CHP yöneticileriyle irtibat kuruluyor, milletvekillerimiz derhal Meclis’e gitsinler talimatını veriyor.
Kararlılığını vurguluyor:
“Bu bir darbedir. Başarılı olsa da, başarısız olsa da değişmez. Kesinlikle karşı çıkacağız.”
Bakırköy Belediye Başkanı Kerimoğlu’nun evine geçiyor.
TV’lere bağlanıp “darbeye karşıyız” açıklamaları yapıyor.
Başbakan Binali Yıldırım’la irtibat kuruyor, söyledikleri şöyle:
“Hiç şüpheniz olmasın sayın Başbakan darbeye karşıyız. Demokrasiyi savunmak, demokrasiye inanan herkesin ortaya koyması gereken bir tavır.”

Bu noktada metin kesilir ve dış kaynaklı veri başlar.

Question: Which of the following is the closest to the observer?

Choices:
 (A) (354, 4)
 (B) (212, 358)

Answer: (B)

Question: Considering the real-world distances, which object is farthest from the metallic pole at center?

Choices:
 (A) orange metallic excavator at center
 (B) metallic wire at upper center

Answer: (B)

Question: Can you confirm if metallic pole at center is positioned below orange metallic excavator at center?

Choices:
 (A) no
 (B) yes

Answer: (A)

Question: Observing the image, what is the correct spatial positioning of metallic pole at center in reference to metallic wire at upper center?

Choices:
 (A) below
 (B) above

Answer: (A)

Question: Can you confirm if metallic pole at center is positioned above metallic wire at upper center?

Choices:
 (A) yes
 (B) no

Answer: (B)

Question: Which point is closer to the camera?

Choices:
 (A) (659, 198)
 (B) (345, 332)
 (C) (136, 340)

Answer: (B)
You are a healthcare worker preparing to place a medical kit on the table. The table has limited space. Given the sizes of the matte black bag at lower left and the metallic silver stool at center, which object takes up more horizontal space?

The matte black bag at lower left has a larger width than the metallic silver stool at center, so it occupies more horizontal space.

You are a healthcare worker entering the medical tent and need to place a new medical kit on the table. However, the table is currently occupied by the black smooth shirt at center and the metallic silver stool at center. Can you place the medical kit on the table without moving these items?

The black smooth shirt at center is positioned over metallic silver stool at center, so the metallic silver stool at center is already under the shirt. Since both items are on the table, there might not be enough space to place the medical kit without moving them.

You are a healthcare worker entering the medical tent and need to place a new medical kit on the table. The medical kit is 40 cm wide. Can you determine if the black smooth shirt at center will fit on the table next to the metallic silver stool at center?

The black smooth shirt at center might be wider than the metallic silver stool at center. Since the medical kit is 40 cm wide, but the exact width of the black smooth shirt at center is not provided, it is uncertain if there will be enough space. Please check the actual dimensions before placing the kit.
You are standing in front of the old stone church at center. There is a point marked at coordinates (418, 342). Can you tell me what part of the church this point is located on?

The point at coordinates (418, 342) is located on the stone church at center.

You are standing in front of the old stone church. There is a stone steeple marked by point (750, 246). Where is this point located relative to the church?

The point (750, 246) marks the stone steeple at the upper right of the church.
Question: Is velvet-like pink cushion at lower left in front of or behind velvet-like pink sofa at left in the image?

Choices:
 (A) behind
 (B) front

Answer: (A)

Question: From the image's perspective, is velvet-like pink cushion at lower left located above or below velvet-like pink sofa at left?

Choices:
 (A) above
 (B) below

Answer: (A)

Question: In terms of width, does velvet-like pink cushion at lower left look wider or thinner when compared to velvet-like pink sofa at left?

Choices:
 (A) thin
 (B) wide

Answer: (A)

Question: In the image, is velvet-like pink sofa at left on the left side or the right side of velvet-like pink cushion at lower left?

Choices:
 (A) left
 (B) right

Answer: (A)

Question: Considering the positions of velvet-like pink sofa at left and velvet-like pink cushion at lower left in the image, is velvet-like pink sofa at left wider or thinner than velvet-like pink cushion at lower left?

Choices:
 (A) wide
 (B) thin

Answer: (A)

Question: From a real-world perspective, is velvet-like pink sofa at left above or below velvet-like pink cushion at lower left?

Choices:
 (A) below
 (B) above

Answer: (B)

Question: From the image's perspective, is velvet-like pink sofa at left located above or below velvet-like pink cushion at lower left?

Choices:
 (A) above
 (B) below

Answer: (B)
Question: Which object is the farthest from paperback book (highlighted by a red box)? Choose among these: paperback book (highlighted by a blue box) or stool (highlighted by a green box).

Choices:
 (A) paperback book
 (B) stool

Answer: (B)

Kılıçdaroğlu, Meclis Başkanı İsmail Kahraman’a “Ne olursa olsun geleceğim. Meclis’te olacağız, katılacağız” diyor.
16 Temmuz günü Cumhurbaşkanı Erdoğan arayarak “darbeye karşı tutumu nedeniyle teşekkür edince” Kılıçdaroğlu’nun söylediği şu:
“Ne demek sayın Cumhurbaşkanı, teşekküre gerek yok. Bu bizim görevimiz. Hepimizin görevi. Siyasi partiler demokrasinin vazgeçilmez unsuruysa, demokrasiye sahip çıkmak da bizim görevimiz. Biz görevimizi yaptık.”
Kılıçdaroğlu “tankların üzerine çıkarak” eski Rusya Başkanı Yeltsin’in yaptığı gibi “fiili direnişte” bulunmadı.
Ama...
Hangi siyasetçi “tankların üzerine çıktı” ki!..

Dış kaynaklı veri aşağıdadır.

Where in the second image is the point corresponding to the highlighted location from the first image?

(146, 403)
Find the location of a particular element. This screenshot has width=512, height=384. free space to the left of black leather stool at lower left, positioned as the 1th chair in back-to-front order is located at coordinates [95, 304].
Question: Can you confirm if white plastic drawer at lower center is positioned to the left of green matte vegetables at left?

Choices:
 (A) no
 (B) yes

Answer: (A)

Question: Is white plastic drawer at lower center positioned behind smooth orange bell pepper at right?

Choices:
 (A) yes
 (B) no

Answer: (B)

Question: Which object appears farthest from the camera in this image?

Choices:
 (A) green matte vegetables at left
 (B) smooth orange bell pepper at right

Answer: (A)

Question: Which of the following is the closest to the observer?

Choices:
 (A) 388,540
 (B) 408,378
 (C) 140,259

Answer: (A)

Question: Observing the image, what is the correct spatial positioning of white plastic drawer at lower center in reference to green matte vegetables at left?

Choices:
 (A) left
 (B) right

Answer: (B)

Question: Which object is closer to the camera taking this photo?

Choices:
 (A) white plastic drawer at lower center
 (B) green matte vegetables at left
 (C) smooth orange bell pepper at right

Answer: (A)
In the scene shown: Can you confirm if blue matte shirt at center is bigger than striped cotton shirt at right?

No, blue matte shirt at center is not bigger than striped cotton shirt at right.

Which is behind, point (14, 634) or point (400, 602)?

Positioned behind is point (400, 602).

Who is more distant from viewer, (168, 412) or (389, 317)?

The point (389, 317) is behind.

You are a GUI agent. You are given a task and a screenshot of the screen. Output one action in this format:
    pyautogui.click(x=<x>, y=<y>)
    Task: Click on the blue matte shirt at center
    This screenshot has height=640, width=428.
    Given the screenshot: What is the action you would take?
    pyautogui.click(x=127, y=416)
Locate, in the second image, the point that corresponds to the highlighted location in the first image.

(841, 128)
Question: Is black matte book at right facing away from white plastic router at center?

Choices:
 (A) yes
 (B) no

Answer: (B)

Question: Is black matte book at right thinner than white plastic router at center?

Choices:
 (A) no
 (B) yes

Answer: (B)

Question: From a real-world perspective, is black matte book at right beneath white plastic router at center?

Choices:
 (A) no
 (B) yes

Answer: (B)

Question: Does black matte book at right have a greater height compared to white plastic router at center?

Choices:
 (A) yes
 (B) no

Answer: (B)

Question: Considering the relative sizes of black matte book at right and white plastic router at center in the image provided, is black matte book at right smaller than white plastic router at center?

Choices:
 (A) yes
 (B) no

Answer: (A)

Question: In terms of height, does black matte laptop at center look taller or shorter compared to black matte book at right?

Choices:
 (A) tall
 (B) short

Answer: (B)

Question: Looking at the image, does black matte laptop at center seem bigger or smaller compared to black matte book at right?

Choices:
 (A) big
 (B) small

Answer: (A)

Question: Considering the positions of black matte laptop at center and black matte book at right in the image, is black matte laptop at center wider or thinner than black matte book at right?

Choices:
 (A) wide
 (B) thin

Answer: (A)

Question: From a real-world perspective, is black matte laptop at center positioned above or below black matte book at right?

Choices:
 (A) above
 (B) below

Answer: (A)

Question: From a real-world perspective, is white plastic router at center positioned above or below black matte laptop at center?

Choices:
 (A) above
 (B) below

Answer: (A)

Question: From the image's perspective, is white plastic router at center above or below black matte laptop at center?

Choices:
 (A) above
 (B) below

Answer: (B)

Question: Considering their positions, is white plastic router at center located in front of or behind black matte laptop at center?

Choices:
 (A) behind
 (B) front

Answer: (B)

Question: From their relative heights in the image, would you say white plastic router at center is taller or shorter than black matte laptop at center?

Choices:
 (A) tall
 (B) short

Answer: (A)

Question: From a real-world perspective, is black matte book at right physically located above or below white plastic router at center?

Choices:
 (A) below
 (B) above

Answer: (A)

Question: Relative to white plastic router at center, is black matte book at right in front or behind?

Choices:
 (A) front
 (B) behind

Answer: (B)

Onların görevi temsil ettikleri millete “direniş” mesajı vermek, talimatlarla “demokratik direnişi” tetiklemek ve yönetmek, Meclis’te direnişi sağlamaktı.
Bunlar da yapıldı.
....................
15 Temmuz darbe girişimi iktidarı ve muhalefetiyle devlet siyaset kadrolarının ve hangi partiyi desteklerse desteklesin bütün milletin direnişiyle ezilmiştir.
Yukarıda yazdığım iddialar, suçlamalar bu ulusal demokrasi menkıbesine gölge düşürmemeli.
....................
Not: Kılıçdaroğlu’nun koyduğu tavırlar ve diyaloglar için Abdülkadir Selvi’nin Hürriyet’teki yazısından da yararlandım.